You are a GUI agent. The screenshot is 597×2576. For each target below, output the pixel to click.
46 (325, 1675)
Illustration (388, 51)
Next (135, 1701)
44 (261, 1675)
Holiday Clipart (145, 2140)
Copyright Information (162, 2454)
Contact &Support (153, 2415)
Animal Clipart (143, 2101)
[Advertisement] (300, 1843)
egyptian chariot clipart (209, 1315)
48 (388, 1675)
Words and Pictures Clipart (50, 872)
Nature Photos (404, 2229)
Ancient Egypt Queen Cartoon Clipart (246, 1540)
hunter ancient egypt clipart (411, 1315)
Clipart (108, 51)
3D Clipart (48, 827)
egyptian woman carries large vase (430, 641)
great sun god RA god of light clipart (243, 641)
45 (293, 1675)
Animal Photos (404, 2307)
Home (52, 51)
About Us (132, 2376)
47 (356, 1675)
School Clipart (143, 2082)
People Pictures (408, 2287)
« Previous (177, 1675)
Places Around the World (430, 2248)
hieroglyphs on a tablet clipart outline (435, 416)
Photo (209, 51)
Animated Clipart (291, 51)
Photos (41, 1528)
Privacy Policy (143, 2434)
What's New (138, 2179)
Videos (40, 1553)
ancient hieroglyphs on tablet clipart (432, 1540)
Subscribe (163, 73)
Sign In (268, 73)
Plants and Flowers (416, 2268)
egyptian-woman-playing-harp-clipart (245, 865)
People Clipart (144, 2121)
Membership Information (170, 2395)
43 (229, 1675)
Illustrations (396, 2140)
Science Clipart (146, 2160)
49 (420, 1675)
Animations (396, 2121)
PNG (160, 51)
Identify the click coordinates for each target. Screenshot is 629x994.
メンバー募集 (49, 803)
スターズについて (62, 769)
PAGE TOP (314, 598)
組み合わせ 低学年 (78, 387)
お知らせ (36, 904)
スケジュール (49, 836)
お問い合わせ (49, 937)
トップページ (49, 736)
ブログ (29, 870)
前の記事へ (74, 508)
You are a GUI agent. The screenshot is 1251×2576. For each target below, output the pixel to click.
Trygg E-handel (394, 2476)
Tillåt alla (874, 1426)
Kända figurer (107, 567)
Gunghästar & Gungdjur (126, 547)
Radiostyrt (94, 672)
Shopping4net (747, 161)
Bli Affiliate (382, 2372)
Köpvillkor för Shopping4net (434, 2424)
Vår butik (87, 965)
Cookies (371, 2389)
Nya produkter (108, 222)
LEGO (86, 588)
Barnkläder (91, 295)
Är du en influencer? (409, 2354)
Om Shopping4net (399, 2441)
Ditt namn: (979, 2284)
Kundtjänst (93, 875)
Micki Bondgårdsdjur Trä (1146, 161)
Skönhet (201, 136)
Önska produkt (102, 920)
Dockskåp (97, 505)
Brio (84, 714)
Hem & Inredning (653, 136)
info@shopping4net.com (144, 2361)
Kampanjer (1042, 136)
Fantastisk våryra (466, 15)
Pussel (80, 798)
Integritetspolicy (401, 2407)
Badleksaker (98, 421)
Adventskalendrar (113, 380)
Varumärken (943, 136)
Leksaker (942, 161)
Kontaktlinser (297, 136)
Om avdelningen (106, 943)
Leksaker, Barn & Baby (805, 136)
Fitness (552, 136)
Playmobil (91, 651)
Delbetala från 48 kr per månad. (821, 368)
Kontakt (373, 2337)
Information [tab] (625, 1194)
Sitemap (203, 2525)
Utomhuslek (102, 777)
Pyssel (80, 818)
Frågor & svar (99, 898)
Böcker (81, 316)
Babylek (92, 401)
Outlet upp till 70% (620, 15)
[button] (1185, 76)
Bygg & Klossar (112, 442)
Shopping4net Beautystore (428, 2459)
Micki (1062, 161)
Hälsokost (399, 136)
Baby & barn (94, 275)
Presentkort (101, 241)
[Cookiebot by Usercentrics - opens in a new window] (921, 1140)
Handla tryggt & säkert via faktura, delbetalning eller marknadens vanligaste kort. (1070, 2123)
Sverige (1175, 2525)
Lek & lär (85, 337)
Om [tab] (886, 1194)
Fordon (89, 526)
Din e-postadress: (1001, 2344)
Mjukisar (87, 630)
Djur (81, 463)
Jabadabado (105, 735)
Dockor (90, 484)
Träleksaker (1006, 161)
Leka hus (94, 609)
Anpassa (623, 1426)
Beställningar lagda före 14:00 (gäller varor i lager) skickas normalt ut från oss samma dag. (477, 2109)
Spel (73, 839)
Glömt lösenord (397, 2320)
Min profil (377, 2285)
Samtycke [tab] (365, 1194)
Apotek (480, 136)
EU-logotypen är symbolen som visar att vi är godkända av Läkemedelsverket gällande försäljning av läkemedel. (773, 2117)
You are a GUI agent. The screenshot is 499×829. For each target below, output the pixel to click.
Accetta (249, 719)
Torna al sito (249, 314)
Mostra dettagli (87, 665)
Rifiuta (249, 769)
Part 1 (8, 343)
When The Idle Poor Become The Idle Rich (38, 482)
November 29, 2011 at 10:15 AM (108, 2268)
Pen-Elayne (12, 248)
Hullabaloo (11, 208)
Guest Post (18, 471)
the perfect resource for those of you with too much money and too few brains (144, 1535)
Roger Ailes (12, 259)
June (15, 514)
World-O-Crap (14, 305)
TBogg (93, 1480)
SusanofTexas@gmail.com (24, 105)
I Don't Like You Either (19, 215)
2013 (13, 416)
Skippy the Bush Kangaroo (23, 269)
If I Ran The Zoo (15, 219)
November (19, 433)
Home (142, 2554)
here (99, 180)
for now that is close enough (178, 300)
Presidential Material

#####

### WORK INSTRUCTIONS:
Beginning with the line that holds "Torna al sito (249, 314)" and ending with the last line of the material, output each line exactly and nothing beyond them.

### OUTPUT BELOW:
Torna al sito (249, 314)
Mostra dettagli (87, 665)
Rifiuta (249, 769)
Part 1 (8, 343)
When The Idle Poor Become The Idle Rich (38, 482)
November 29, 2011 at 10:15 AM (108, 2268)
Pen-Elayne (12, 248)
Hullabaloo (11, 208)
Guest Post (18, 471)
the perfect resource for those of you with too much money and too few brains (144, 1535)
Roger Ailes (12, 259)
June (15, 514)
World-O-Crap (14, 305)
TBogg (93, 1480)
SusanofTexas@gmail.com (24, 105)
I Don't Like You Either (19, 215)
2013 (13, 416)
Skippy the Bush Kangaroo (23, 269)
If I Ran The Zoo (15, 219)
November (19, 433)
Home (142, 2554)
here (99, 180)
for now that is close enough (178, 300)
Presidential Material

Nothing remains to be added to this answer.